If you really think this change should benefit all targets (you mentioned that in D45393), you shouldn't be doing this through TTI as a long
term solution. Have a proper discussion in llvm-dev and get major Targets to agree with you first. Then, TTI should help migrate Targets

  • and finally get rid of TTI interface after the migration.

Thanks,
Hideki

Hi Hideki.

"It looks to me that you are trying to fine-tune the final step of log-2 reduction."

This patch actually tries to generate required sized vectors(precise vector length) for shuffleReduction (where scalarization follows naturally) instead of keeping the starting vector length fixed all the way through which are filled with unnecessary undefs. I agree it was not clear in the previous patch. To make the distinction clear, I've created a separate function called getVariableLengthShuffleReduction() with additional changes.

I am not opposed to do this in the target/Codegen, it's just that the implementation is a little messy since there is no good way to classify scalar operations as opposed to vector operations whereas it can be implemented in a cleaner way at the first place with a TTI hook.

Does it look reasonable to add a TTI hook and allow SLP to generate precise vector length for the shuffle reduction at the first place if target wants that?

Hi Hideki.

"It looks to me that you are trying to fine-tune the final step of log-2 reduction."

This patch actually tries to generate required sized vectors(precise vector length) for shuffleReduction (where scalarization follows naturally) instead of keeping the starting vector length fixed all the way through which are filled with unnecessary undefs. I agree it was not clear in the previous patch. To make the distinction clear, I've created a separate function called getVariableLengthShuffleReduction() with additional changes.

I am not opposed to do this in the target/Codegen, it's just that the implementation is a little messy since there is no good way to classify scalar operations as opposed to vector operations whereas it can be implemented in a cleaner way at the first place with a TTI hook.

Does it look reasonable to add a TTI hook and allow SLP to generate precise vector length for the shuffle reduction at the first place if target wants that?

I don't know about your original intention, but your previous patch (on the left pane as of now) wasn't doing what you described above ---- and the right pane does what you've described above.
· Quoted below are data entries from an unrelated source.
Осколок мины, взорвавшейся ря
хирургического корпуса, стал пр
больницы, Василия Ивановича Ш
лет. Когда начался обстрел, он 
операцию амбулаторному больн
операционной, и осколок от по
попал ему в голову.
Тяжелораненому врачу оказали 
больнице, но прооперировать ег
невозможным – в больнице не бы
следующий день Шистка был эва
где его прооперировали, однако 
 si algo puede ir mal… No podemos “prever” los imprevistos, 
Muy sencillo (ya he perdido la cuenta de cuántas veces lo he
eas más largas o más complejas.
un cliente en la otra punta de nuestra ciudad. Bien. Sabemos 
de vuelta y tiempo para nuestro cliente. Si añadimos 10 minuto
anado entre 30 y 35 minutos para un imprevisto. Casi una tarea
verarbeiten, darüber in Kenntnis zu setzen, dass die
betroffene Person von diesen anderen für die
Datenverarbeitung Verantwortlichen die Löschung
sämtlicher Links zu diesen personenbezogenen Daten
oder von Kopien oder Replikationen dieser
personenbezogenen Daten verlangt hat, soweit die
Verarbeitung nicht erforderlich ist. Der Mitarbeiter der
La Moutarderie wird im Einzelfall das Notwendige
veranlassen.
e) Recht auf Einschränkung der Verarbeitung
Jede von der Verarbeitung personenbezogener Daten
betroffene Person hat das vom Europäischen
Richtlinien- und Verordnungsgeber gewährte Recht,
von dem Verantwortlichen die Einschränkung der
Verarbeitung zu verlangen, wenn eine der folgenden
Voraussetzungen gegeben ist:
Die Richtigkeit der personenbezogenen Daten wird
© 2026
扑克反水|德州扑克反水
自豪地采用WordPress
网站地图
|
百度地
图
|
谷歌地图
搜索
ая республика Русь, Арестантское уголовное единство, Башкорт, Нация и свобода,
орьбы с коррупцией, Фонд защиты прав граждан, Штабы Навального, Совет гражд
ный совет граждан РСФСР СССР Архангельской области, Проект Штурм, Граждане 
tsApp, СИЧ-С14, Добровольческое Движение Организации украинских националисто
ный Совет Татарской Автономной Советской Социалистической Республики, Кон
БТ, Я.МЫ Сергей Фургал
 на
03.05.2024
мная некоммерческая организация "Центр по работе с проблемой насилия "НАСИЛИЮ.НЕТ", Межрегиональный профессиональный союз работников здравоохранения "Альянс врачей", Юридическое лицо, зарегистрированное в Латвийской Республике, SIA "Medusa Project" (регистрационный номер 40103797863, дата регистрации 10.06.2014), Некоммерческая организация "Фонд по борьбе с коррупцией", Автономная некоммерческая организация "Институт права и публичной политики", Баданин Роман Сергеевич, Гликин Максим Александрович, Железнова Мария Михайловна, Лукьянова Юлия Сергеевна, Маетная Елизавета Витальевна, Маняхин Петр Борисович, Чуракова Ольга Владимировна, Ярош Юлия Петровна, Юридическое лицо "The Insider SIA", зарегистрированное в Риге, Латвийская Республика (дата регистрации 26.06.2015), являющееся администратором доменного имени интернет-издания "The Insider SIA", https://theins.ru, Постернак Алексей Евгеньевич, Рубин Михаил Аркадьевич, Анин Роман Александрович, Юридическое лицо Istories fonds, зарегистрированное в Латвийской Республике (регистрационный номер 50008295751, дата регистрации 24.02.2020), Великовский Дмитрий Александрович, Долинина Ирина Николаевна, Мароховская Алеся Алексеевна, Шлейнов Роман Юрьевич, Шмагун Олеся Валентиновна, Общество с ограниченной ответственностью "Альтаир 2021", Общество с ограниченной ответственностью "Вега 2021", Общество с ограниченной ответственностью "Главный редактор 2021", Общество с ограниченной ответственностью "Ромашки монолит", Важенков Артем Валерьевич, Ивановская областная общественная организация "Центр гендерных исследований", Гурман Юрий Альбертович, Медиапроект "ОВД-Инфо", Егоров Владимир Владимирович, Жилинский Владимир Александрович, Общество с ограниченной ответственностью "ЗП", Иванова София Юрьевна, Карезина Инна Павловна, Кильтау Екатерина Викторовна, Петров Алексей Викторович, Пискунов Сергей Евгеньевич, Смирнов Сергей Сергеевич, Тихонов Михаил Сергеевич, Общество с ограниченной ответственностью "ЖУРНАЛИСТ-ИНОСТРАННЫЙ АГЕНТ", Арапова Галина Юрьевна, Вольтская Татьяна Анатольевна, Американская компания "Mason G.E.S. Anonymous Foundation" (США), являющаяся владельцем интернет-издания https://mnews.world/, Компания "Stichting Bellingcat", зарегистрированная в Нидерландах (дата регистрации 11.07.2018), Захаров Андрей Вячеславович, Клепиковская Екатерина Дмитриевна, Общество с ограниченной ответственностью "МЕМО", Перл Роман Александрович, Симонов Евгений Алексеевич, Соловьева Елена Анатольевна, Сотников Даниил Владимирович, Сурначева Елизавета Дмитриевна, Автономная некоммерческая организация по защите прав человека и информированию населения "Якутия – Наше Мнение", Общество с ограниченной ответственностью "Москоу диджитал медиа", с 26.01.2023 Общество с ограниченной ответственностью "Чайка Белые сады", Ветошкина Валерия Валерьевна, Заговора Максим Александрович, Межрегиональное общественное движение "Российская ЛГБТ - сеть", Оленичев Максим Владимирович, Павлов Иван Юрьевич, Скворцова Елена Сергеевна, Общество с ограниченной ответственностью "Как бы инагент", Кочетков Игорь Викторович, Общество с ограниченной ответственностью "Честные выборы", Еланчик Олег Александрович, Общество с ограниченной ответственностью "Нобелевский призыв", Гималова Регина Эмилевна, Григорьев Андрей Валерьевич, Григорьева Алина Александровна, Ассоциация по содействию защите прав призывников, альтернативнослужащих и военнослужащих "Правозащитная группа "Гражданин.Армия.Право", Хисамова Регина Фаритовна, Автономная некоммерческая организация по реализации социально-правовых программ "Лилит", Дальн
This time, I can see why you'd want to do this upfront --- except for the last step in your code. You may call this last step more optimal and I don't have any data to support or go against your opinion about that ---- but I can say it's not consistent. Why bother? Is that REALLY needed? In any case, you seem to be introducing a new "canonical form" for reduction last value compute. You are better off having a good discussion in llvm-dev, by explicitly asking for those who "latch on" to reduction last value compute, to see if they are okay to add another form (or if you really think this is a better representation, you should argue that the old form should be retired). I suggest sending an RFC to llvm-dev. At this moment, you fail to convince me why the community should support both canonical forms (i.e., why you can't optimize from the current form ---- or why you'd want to keep the old form). If others support having both is a great idea, I won't insist.
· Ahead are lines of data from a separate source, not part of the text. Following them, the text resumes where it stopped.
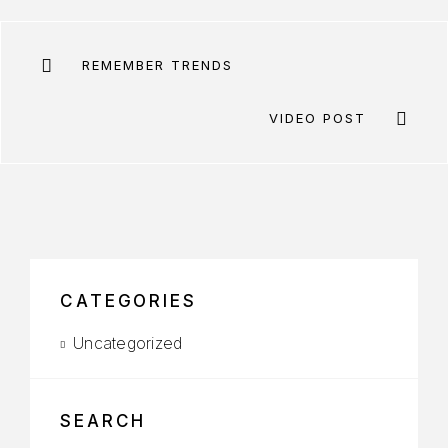
REMEMBER TRENDS
VIDEO POST
CATEGORIES
Uncategorized
SEARCH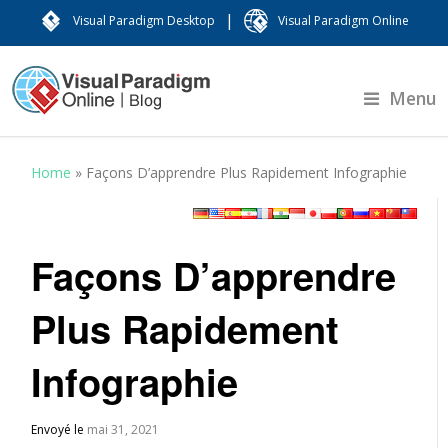
|
Visual Paradigm Desktop
Visual Paradigm Online
Menu
Home
»
Façons D’apprendre Plus Rapidement Infographie
Façons D’apprendre
Plus Rapidement
Infographie
Envoyé le
mai 31, 2021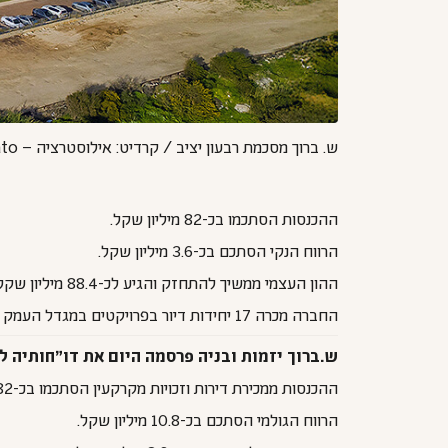
ש. ברוך מסכמת רבעון יציב / קרדיט: אילוסטרציה – Envato®
ההכנסות הסתכמו בכ-82 מיליון שקל.
הרווח הנקי הסתכם בכ-3.6 מיליון שקל.
ההון העצמי ממשיך להתחזק והגיע לכ-88.4 מיליון שקל.
החברה מכרה 17 יחידות דיור בפרויקטים במגדל העמק ואליכין.
ש.ברוך יזמות ובניה פרסמה היום את דו"חותיה לרבעו
ההכנסות ממכירת דירות וזכויות מקרקעין הסתכמו בכ-82 מיליון שקל. ההכנסות כוללות הכנסות מהפרויקטים "אלעד רחביה", מגדל העמק וכן עכו "קדמא – צפון ודרום".
הרווח הגולמי הסתכם בכ-10.8 מיליון שקל.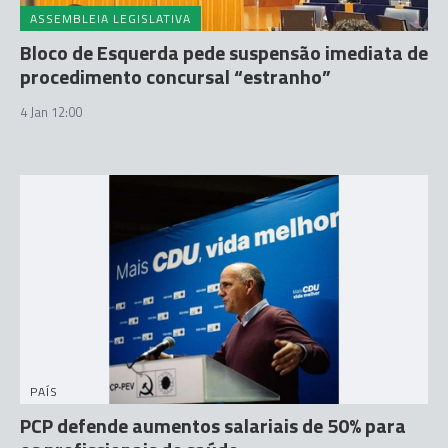
ASSEMBLEIA LEGISLATIVA
Bloco de Esquerda pede suspensão imediata de
procedimento concursal “estranho”
4 Jan 12:00
PAÍS
PCP defende aumentos salariais de 50% para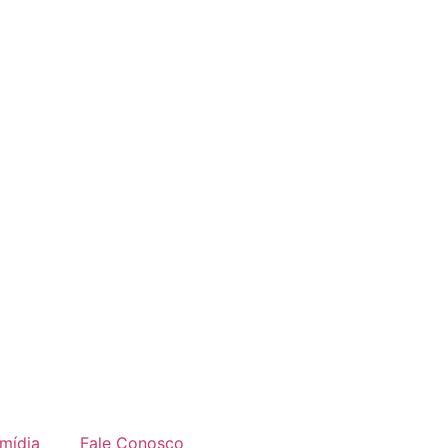
imídia
Fale Conosco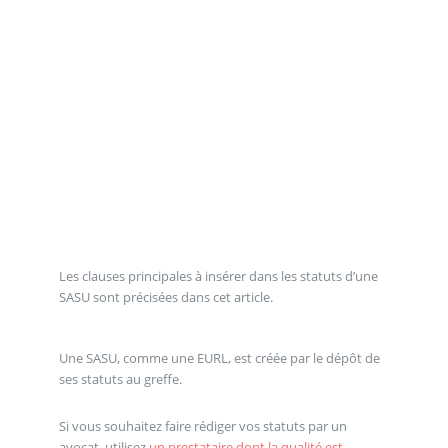
Les clauses principales à insérer dans les statuts d’une
SASU sont précisées dans cet article.
Une SASU, comme une EURL, est créée par le dépôt de
ses statuts au greffe.
Si vous souhaitez faire rédiger vos statuts par un
avocat, utilisez
un prestataire dont la qualité est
BTW, have you looked at ARM's last value compute experimental intrinsic: e.g., int_experimental_vector_reduce_add? If you don't mind losing IR-level optimizations for reduction last value code, this is the easiest way to do custom lowering in the Target. I don't know whether this meets your needs, but I thought it's worth mentioning.
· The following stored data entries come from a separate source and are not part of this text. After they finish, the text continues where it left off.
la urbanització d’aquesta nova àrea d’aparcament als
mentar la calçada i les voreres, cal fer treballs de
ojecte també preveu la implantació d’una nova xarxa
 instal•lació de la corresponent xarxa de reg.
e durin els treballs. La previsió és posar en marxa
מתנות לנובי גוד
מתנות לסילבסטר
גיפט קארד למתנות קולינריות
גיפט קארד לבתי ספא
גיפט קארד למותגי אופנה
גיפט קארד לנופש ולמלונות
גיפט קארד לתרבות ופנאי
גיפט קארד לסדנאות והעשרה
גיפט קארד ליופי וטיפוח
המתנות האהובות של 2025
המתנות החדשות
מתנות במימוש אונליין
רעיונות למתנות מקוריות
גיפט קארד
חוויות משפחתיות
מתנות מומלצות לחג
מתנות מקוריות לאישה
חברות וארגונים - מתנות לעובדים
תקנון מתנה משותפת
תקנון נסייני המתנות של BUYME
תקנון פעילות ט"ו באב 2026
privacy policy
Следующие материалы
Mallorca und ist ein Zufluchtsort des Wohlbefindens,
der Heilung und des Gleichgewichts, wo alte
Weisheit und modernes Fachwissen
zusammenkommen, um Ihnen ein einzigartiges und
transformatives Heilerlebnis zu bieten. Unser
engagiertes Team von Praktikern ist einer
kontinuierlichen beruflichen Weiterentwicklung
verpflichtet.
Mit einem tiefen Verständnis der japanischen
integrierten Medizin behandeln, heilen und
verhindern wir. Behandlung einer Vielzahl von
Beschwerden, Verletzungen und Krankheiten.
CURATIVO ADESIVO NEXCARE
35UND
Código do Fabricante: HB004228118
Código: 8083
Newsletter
FarhanaAleen abandoned this revision.Apr 25 2018, 2:41 PM

Thanks Hideki, I will think about your suggestion.

BTW, have you looked at ARM's last value compute experimental intrinsic: e.g., int_experimental_vector_reduce_add? If you don't mind losing IR-level optimizations for reduction last value code, this is the easiest way to do custom lowering in the Target. I don't know whether this meets your needs, but I thought it's worth mentioning.

Yes, I have. They are my fallback option :).